That's not the situation in octopus. In octopus you have three variants which are mutually exclusive and one of them was the default. Note that the previous default was only selected if another option had not already been selected by the user. That's what the if statement (which I corrected in r144637) does. And know that variants (regardless whether the user selected them explicitly or whether they were a default variant at the time the user installed the port) are preserved on upgrades. So changing the default amongst a set of variants where it is required for the user to select one of the variants cannot result in a change to the files on the user's system, so the revision should not be increased when the default is changed.


If you notice that a port would optionally use a dependency, when you add the dependency to the port, you increase the revision, because it would result in a change of functionality for those users who did not already happen to have that dependency installed (which includes all users who received a binary from the buildbot).
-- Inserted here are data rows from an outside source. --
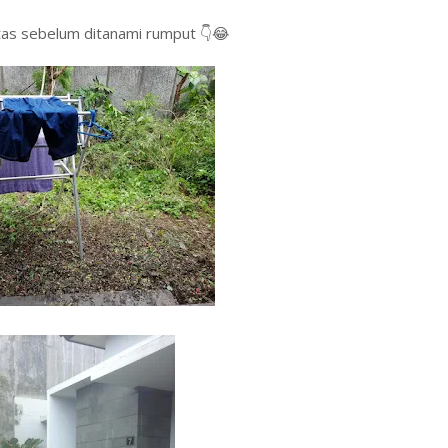
atas sebelum ditanami rumput 👇😂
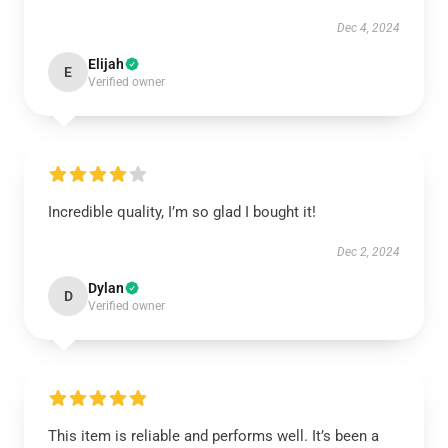
Dec 4, 2024
Elijah
E
Verified owner
Incredible quality, I’m so glad I bought it!
Dec 2, 2024
Dylan
D
Verified owner
This item is reliable and performs well. It’s been a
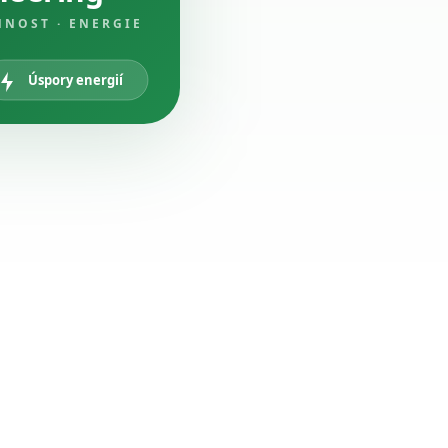
NNOST · ENERGIE
Úspory energií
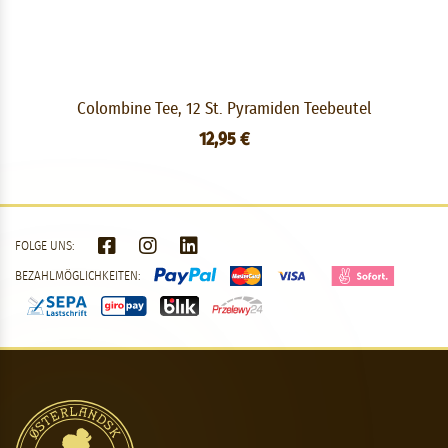
Colombine Tee, 12 St. Pyramiden Teebeutel
12,95 €
FOLGE UNS:
BEZAHLMÖGLICHKEITEN:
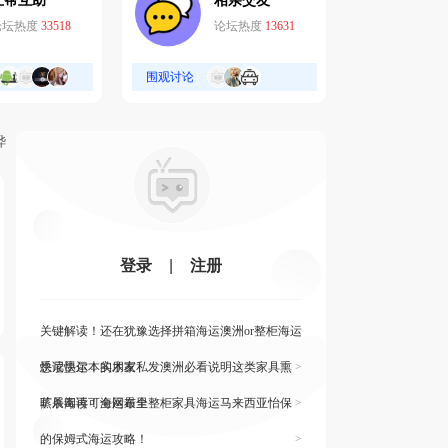
互帮互助
相亲交友
论坛热度
33518
论坛热度
13631
围观讨论
烨
登录
|
注册
关键解读！还在犹豫选择拼箱海运澳洲or整柜海运
悉尼墨尔本的朋友
快读快运！实木家私发澳洲必看说明这类家具熏
>
蒸杀毒再可海运布里
旷展阅读！全网最全整柜家具海运马来西亚怡保
>
的保姆式海运攻略！
>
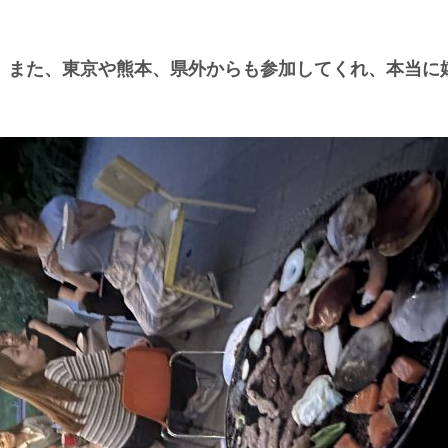
、また、東京や熊本、県外からも参加してくれ、本当に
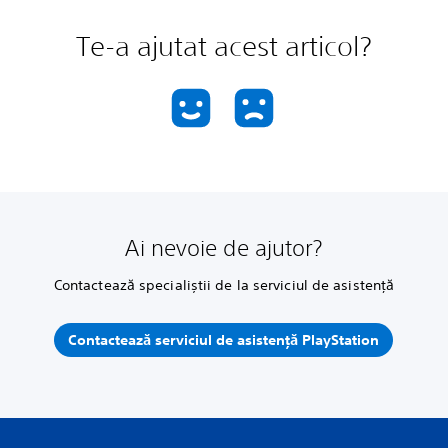
Te-a ajutat acest articol?
Ai nevoie de ajutor?
Contactează specialiștii de la serviciul de asistență
Contactează serviciul de asistență PlayStation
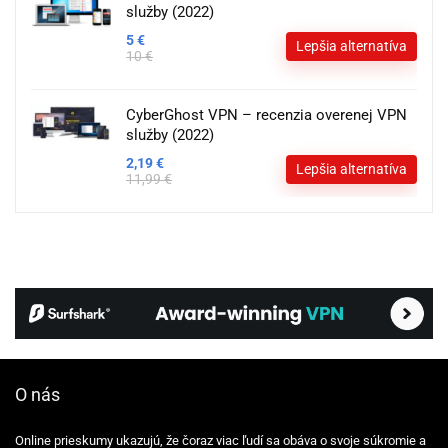
služby (2022)
5 €
Lepšia alternatíva
10 €
CyberGhost VPN – recenzia overenej VPN
služby (2022)
2,19 €
Lepšia alternatíva
11,99 €
O nás
Online prieskumy ukazujú, že čoraz viac ľudí sa obáva o svoje súkromie a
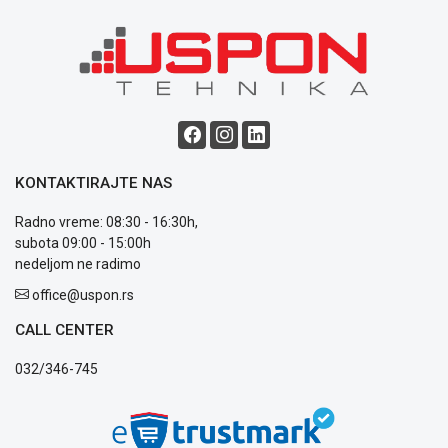
Blog
Način
plaćanja
Isporuka
Podrška
KONTAKTIRAJTE NAS
Opšti
uslovi
Radno vreme: 08:30 - 16:30h,
poslovanja
subota 09:00 - 15:00h
Saobraznost
nedeljom ne radimo
i
office@uspon.rs
reklamacije
Usluge
CALL CENTER
prijava
kvara
032/346-745
Politika
privatnosti
Politika
o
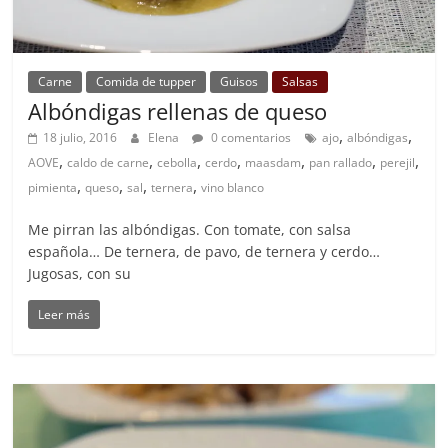
Carne
Comida de tupper
Guisos
Salsas
Albóndigas rellenas de queso
,
,
18 julio, 2016
Elena
0 comentarios
ajo
albóndigas
,
,
,
,
,
,
,
AOVE
caldo de carne
cebolla
cerdo
maasdam
pan rallado
perejil
,
,
,
,
pimienta
queso
sal
ternera
vino blanco
Me pirran las albóndigas. Con tomate, con salsa
española… De ternera, de pavo, de ternera y cerdo…
Jugosas, con su
Leer más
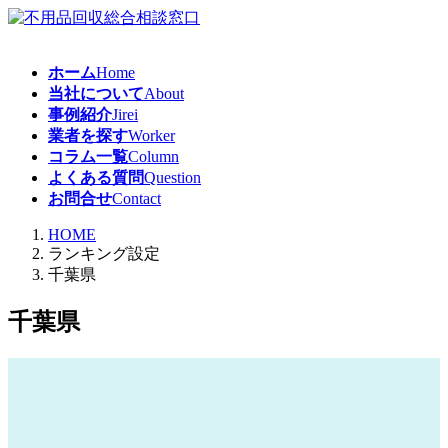
コ
ナ
ン
ビ
テ
ゲ
ホーム
Home
ン
ー
当社について
About
ツ
シ
事例紹介
Jirei
へ
ョ
業者を探す
Worker
ス
ン
コラム一覧
Column
キ
に
よくある質問
Question
ッ
移
お問合せ
Contact
プ
動
HOME
ランキング設定
千葉県
千葉県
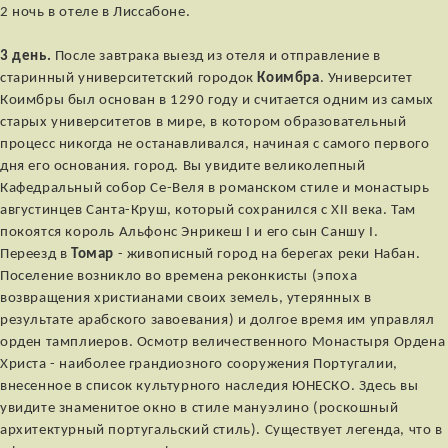
2 ночь в отеле в Лиссабоне.
3 день.
После завтрака выезд из отеля и отправление в
старинный университетский городок
Коимбра
. Университет
Коимбры был основан в 1290 году и считается одним из самых
старых университетов в мире, в котором образовательный
процесс никогда не останавливался, начиная с самого первого
дня его основания. город. Вы увидите великолепный
Кафедральный собор Се-Веля в романском стиле и монастырь
августинцев Санта-Круш, который сохранился с XII века. Там
покоятся король Альфонс Энрикеш I и его сын Саншу I.
Переезд в
Томар
- живописный город на берегах реки Набан.
Поселение возникло во времена реконкисты (эпоха
возвращения христианами своих земель, утерянных в
результате арабского завоевания) и долгое время им управлял
орден тамплиеров. Осмотр величественного Монастыря Ордена
Христа - наиболее грандиозного сооружения Португалии,
внесенное в список культурного наследия ЮНЕСКО. Здесь вы
увидите знаменитое окно в стиле мануэлино (роскошный
архитектурный португальский стиль). Существует легенда, что в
If you notice a port that is missing a required dependency, the port would fail to build for users who did not happen to already have the dependency installed, which would include the buildbot. For any users who happened to already have the dependency installed, they might not know that the port has that dependency, and MacPorts would not prevent them from uninstalling the dependency, which would break the port. Therefore, when you add the dependency to the port, you still increase the revision, so that the port's dependencies are correctly recorded in the registry and MacPorts correctly prevents their uninstallation.


If a port has a custom pre-activate, post-activate, pre-deactivate or post-deactivate block, and significant changes in those blocks require a revision increase, because MacPorts runs those blocks from the copy of the Portfile that was installed on the user system, not the current version of the Portfile in the ports tree.


Just a few examples of situations to consider.